Authors’ Recommendation
- Retire “cyanescence” entirely.
- Use “fluorescence” for both fluorescein and ICG angiography.
- Rationale:
- Scientifically accurate
- Historically consistent
- Avoids confusion in education and literature
- Aligns with terminology in other medical fields
High‑Yield Takeaways
- Fluorescence = emission of lower-energy light after excitation; applies to both FA and ICGA.
- ICG emission is near-infrared (~835 nm), not cyan.
- “Cyanescence” is scientifically inaccurate and rarely used in literature.
- Terminology matters — precision improves clarity in clinical communication and education.
- Historical precedence: fluorescence described centuries before ICG existed.

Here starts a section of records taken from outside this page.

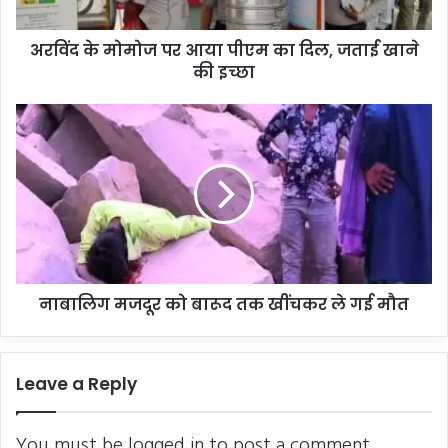
दिल,
जताई
अरविंद के मोमोज पर आया पीएम का दिल, जताई खाने
खाने
की
की इच्छा
इच्छा
नाबालिग
मजदूर
को
बारूद
तक
खींचकर
ले
गई
मौत
नाबालिग मजदूर को बारूद तक खींचकर ले गई मौत
Leave a Reply
You must be
logged in
to post a comment.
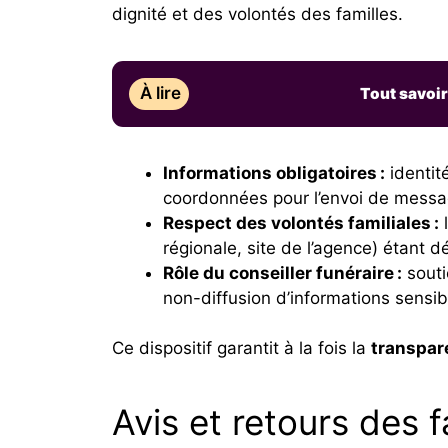
dignité et des volontés des familles.
À lire
Tout savoi
Informations obligatoires :
identit
coordonnées pour l’envoi de mess
Respect des volontés familiales :
l
régionale, site de l’agence) étant d
Rôle du conseiller funéraire :
souti
non-diffusion d’informations sensibl
Ce dispositif garantit à la fois la
transpar
Avis et retours des f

- ICGA reveals pathology invisible to other imaging modalities, underscoring its diagnostic value.
Conclusion
While “cyanescence” may sound appealing, it is misleading both scientifically and historically. The authors make a strong case for terminological precision: call the phenomenon what it is — fluorescence — regardless of the dye used. This change would align ophthalmology with broader scientific usage, reduce confusion in training, and maintain clarity in research and clinical practice.
Bommakanti N, Pulido JS, Fine HF, Yonekawa Y. Time for “Cyanescence” to Become Cyanotic. It’s ICG “Fluorescence.” Ophthalmic Surgery, Lasers & Imaging Retina. 2025;56(7):394‑396. doi:10.3928/23258160-20250217-02
ICG Fluorescence Quiz
1. What is the main argument presented in the article regarding the term ‘cyanescence’?
2. What wavelength does indocyanine green (ICG) emit during angiography?
3. Who coined the term ‘fluorescence’ and in what year?
4. Why is naming fluorescence after the dye (e.g., ‘cyanescence’) considered problematic?
5. What does the article recommend regarding the term ‘cyanescence’?